*** Provided data
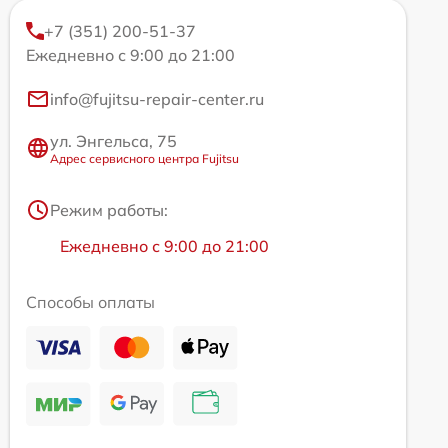
+7 (351) 200-51-37
Ежедневно с 9:00 до 21:00
info@fujitsu-repair-center.ru
ул. Энгельса, 75
Адрес сервисного центра Fujitsu
Режим работы:
Ежедневно с 9:00 до 21:00
Способы оплаты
******
*What the task requires*.
Copy every record character for character. Skip the pictures.

*Solution*.
+7 (351) 200-51-37
Ежедневно с 9:00 до 21:00
info@fujitsu-repair-center.ru
ул. Энгельса, 75
Адрес сервисного центра Fujitsu
Режим работы:
Ежедневно с 9:00 до 21:00
Способы оплаты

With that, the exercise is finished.